What do the lines say, reproduced word for word, from the first of the entries below through the line bearing "基于底物设计的概念, 建立了一种以1-(2-溴芳基)-3-乙氧"?

----

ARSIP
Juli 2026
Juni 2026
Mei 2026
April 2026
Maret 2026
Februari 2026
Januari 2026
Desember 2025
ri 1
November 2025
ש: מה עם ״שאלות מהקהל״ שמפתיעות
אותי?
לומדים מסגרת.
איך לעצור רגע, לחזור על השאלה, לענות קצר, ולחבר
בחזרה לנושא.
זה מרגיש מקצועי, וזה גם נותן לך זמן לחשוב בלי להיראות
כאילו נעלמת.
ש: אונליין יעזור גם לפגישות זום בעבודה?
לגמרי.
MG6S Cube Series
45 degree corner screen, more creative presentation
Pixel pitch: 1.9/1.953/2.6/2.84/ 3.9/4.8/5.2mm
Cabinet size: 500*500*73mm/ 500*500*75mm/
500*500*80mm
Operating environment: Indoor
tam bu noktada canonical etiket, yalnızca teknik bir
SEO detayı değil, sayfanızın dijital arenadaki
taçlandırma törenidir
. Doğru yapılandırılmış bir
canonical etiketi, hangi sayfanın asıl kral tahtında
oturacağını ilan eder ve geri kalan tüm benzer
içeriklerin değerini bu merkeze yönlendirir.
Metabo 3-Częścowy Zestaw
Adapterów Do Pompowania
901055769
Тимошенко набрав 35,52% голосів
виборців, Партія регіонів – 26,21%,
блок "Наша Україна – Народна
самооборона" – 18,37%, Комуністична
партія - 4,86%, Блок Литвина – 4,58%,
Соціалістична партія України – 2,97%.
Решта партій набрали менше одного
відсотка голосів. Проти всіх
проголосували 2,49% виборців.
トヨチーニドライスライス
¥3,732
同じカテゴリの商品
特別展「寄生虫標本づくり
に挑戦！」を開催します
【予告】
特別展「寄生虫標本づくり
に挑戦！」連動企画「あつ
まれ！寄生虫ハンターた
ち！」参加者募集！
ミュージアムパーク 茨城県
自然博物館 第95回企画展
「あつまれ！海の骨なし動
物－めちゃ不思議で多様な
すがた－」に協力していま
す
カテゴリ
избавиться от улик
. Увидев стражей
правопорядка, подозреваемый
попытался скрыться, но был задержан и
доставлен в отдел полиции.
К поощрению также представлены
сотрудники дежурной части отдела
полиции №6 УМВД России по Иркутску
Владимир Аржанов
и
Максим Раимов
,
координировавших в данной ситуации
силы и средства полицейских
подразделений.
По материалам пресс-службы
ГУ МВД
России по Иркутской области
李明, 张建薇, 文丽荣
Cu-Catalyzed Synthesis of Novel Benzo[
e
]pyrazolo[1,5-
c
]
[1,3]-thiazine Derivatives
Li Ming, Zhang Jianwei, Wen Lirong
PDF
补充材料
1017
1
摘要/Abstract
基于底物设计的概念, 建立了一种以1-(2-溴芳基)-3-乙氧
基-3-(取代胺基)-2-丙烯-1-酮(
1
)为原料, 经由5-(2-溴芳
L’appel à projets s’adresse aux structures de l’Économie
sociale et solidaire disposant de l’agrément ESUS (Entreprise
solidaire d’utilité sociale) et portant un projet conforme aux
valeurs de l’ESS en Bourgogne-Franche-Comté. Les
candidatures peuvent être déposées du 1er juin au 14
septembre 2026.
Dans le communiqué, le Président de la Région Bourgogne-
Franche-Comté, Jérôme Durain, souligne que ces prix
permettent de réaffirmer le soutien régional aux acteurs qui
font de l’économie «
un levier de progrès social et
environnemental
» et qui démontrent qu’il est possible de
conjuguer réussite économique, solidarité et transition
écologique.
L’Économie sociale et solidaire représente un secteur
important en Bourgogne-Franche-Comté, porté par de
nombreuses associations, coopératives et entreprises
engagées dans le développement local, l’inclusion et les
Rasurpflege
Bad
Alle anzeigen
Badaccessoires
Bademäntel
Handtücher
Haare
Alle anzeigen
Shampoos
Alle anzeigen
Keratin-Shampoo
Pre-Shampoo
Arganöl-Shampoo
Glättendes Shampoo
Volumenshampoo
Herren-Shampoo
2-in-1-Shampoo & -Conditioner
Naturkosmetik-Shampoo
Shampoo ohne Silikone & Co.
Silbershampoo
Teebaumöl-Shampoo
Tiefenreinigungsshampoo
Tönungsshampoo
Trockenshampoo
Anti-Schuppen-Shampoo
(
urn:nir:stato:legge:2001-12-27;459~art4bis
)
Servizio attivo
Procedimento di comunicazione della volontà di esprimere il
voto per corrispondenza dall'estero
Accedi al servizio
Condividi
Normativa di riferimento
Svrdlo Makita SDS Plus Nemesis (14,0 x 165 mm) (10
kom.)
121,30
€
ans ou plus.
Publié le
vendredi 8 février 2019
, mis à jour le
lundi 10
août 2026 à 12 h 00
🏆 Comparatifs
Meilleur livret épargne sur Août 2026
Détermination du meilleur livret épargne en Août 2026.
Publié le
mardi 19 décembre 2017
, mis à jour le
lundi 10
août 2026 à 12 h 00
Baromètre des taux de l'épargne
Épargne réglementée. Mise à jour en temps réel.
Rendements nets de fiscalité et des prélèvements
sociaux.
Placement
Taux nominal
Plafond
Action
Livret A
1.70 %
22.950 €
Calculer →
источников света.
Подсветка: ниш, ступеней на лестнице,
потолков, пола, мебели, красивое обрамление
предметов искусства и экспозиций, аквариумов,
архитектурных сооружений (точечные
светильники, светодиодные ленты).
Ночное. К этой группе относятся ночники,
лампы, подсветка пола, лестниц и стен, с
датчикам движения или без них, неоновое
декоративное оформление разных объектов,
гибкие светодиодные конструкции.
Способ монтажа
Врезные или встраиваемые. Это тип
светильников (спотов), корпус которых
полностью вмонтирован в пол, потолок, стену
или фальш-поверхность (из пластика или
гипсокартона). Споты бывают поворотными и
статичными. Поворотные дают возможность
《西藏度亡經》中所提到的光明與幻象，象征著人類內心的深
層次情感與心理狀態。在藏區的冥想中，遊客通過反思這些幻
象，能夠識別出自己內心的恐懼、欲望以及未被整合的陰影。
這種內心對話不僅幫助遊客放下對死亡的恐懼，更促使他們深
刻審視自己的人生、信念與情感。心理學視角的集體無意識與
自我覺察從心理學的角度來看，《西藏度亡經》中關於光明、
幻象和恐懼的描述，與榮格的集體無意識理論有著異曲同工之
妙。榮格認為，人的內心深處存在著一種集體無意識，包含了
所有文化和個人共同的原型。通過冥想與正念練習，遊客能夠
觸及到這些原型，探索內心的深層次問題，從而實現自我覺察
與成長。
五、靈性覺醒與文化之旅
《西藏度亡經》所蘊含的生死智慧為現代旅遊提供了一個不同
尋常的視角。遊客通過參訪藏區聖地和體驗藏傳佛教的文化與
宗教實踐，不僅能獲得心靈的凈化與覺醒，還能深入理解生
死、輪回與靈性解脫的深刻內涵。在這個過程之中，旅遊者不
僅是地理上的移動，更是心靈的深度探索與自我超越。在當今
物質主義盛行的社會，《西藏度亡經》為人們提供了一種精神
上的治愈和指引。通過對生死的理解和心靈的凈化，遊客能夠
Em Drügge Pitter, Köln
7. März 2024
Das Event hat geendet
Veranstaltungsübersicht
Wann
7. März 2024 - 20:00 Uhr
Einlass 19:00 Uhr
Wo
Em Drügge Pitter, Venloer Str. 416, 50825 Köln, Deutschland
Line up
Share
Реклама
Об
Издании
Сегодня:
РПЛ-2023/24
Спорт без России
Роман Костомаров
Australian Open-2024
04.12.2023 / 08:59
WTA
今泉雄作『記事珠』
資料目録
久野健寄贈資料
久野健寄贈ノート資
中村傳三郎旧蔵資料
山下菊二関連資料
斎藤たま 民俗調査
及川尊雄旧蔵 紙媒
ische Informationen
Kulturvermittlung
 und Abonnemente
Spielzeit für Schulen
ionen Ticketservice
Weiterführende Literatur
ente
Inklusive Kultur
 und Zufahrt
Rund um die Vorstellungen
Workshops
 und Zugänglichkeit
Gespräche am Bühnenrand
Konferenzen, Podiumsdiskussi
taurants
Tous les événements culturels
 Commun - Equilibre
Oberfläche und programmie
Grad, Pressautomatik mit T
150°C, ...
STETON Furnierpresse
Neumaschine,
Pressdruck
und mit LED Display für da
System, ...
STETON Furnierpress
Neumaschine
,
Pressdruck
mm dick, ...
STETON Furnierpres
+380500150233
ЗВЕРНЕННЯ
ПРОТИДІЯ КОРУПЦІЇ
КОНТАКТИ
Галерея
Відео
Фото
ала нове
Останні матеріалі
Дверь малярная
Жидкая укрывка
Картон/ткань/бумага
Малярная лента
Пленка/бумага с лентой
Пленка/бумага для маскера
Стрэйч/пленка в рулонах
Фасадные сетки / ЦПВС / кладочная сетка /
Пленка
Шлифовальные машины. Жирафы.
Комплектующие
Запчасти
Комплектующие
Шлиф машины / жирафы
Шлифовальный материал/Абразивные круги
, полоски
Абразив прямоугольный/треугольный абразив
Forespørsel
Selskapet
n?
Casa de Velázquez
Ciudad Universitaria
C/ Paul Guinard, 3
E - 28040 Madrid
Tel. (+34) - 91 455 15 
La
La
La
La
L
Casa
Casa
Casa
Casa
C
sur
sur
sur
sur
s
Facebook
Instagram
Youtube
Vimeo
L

----

Your solution
ARSIP
Juli 2026
Juni 2026
Mei 2026
April 2026
Maret 2026
Februari 2026
Januari 2026
Desember 2025
ri 1
November 2025
ש: מה עם ״שאלות מהקהל״ שמפתיעות
אותי?
לומדים מסגרת.
איך לעצור רגע, לחזור על השאלה, לענות קצר, ולחבר
בחזרה לנושא.
זה מרגיש מקצועי, וזה גם נותן לך זמן לחשוב בלי להיראות
כאילו נעלמת.
ש: אונליין יעזור גם לפגישות זום בעבודה?
לגמרי.
MG6S Cube Series
45 degree corner screen, more creative presentation
Pixel pitch: 1.9/1.953/2.6/2.84/ 3.9/4.8/5.2mm
Cabinet size: 500*500*73mm/ 500*500*75mm/
500*500*80mm
Operating environment: Indoor
tam bu noktada canonical etiket, yalnızca teknik bir
SEO detayı değil, sayfanızın dijital arenadaki
taçlandırma törenidir
. Doğru yapılandırılmış bir
canonical etiketi, hangi sayfanın asıl kral tahtında
oturacağını ilan eder ve geri kalan tüm benzer
içeriklerin değerini bu merkeze yönlendirir.
Metabo 3-Częścowy Zestaw
Adapterów Do Pompowania
901055769
Тимошенко набрав 35,52% голосів
виборців, Партія регіонів – 26,21%,
блок "Наша Україна – Народна
самооборона" – 18,37%, Комуністична
партія - 4,86%, Блок Литвина – 4,58%,
Соціалістична партія України – 2,97%.
Решта партій набрали менше одного
відсотка голосів. Проти всіх
проголосували 2,49% виборців.
トヨチーニドライスライス
¥3,732
同じカテゴリの商品
特別展「寄生虫標本づくり
に挑戦！」を開催します
【予告】
特別展「寄生虫標本づくり
に挑戦！」連動企画「あつ
まれ！寄生虫ハンターた
ち！」参加者募集！
ミュージアムパーク 茨城県
自然博物館 第95回企画展
「あつまれ！海の骨なし動
物－めちゃ不思議で多様な
すがた－」に協力していま
す
カテゴリ
избавиться от улик
. Увидев стражей
правопорядка, подозреваемый
попытался скрыться, но был задержан и
доставлен в отдел полиции.
К поощрению также представлены
сотрудники дежурной части отдела
полиции №6 УМВД России по Иркутску
Владимир Аржанов
и
Максим Раимов
,
координировавших в данной ситуации
силы и средства полицейских
подразделений.
По материалам пресс-службы
ГУ МВД
России по Иркутской области
李明, 张建薇, 文丽荣
Cu-Catalyzed Synthesis of Novel Benzo[
e
]pyrazolo[1,5-
c
]
[1,3]-thiazine Derivatives
Li Ming, Zhang Jianwei, Wen Lirong
PDF
补充材料
1017
1
摘要/Abstract
基于底物设计的概念, 建立了一种以1-(2-溴芳基)-3-乙氧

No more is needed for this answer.